From GPT to Mistral: Cross-Domain Ontology Learning with NeOn-GPT

Tracking #: 4014-5228

Authors: 
Nadeen Fathallah
Arunav Das
Stefano De Giorgis
Andrea Poltronieri
Peter Haase
Liubov Kovriguina
Elena Simperl
Albert Meroño-Peñuela
Steffen Staab
Alsayed Algergawy

Responsible editor: 
Marta Sabou

Submission type: 
Full Paper
Abstract: 
We present the extended NeOn-GPT pipeline, an LLM-powered ontology learning pipeline grounded in the NeOn methodology. NeOn-GPT is a domain-agnostic ontology learning pipeline that comprises two components: (i) ontology draft generation: a multi-step prompting pipeline following the NeOn methodology, including requirement specification, Competency Questions generation, ontology conceptualization and implementation, formal modelling, population, documentation, (ii) automated ontology verification and resolution achieved through orchestrated calls to third-party tools complemented by LLM-suggested repairs. The extended pipeline incorporates an explicit step for reusing existing relevant domain ontologies to guide LLMs toward more consistent modeling decisions. We evaluate NeOn-GPT across four distinct domains (Wine, Cheminformatics, Environmental Microbiology, and Sewer Networks) using both proprietary (GPT-4o) and open-source (Mistral, Llama-4, DeepSeek) models. Gold-standard alignment is assessed using three complementary metrics: structural metrics (class, property, and axiom profiles), lexical metrics (exact matches and Jaro-Winkler similarity ≥ 0.8), and semantic metrics based on sentence-transformer embeddings. Results show that LLMs consistently generate ontologies with rich relational structures (including functional, transitive, and domain-range constraints) and meaningful semantic alignment, with most entity and triple similarities falling in the 0.5-0.8 range. Overall, this study provides a comprehensive, cross-domain evaluation of a NeOn-guided LLM ontology learning pipeline, clarifying its capabilities and limitations.
Full PDF Version: 
Tags: 
Reviewed

Decision/Status: 
Accept

Solicited Reviews:
Click to Expand/Collapse
Review #1
Anonymous submitted on 17/Feb/2026
Suggestion:
Accept
Review Comment:

This reviewer wishes to express my appreciation for the thoroughness with which the authors have addressed the reviewers' comments and suggestions. I accept the responses provided to my (Reviewer #1's) points; they have addressed my issues with an appropriate balance between additional work (e.g., expanding the range of LLMs and ontologies evaluated, the ablation study in Section 7), references to limitations and future work (e.g., prompt development, comparisons of multiple-expert curations in a single domain), and improvements to clarity and presentation (e.g., charts in Section 6). As indicated in my previous review, my suggested decision is to accept.

Review #2
By David Chaves-Fraga submitted on 09/Mar/2026
Suggestion:
Accept
Review Comment:

I would like to thank the authors for the clarifications, revisions, and updates made to the paper. I believe the manuscript is now ready for acceptance (I was Reviewer 3 in the first round)

Review #3
Anonymous submitted on 20/Mar/2026
Suggestion:
Accept
Review Comment:

The revised version of the paper has significantly improved and addresses many of the concerns raised in the previous review. In particular, the contribution is now clearer, the evaluation framework is better justified and structured, and the overall positioning of the work within the literature is more convincing.

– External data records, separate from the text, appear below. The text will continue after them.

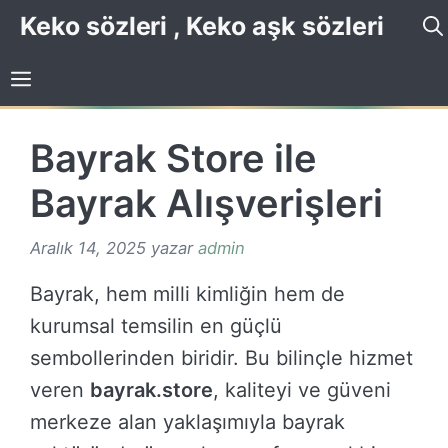
İçeriğe
Keko sözleri , Keko aşk sözleri
atla
Bayrak Store ile
Bayrak Alışverişleri
Aralık 14, 2025
yazar
admin
Bayrak, hem milli kimliğin hem de
kurumsal temsilin en güçlü
sembollerinden biridir. Bu bilinçle hizmet
veren
bayrak.store
, kaliteyi ve güveni
merkeze alan yaklaşımıyla bayrak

I only have a few minor comments that could be addressed to further improve clarity and reproducibility:

***Appendix references and links**: some references to appendix materials (e.g., prompt templates or external resources) appear not fully clear. In particular, some links/references seem to work while others are difficult to access. I suggest carefully checking and harmonising all appendix references to ensure they are complete, consistent, and easily accessible.

***Experimental setup clarity**: it would be helpful to explicitly state whether the reported results are based on a single run per model/domain or if any repetition was performed. This would help readers better interpret the robustness of the results.